TASK INSTRUCTIONS: From first line to last, print the records exactly, but leave out the pictures.

•••

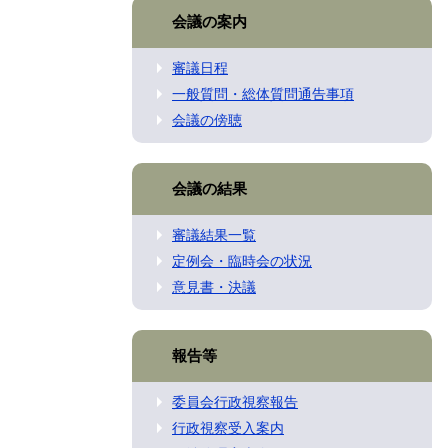
会議の案内
審議日程
一般質問・総体質問通告事項
会議の傍聴
会議の結果
審議結果一覧
定例会・臨時会の状況
意見書・決議
報告等
委員会行政視察報告
行政視察受入案内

•••

ANSWER TO THIS PROBLEM:
会議の案内
審議日程
一般質問・総体質問通告事項
会議の傍聴
会議の結果
審議結果一覧
定例会・臨時会の状況
意見書・決議
報告等
委員会行政視察報告
行政視察受入案内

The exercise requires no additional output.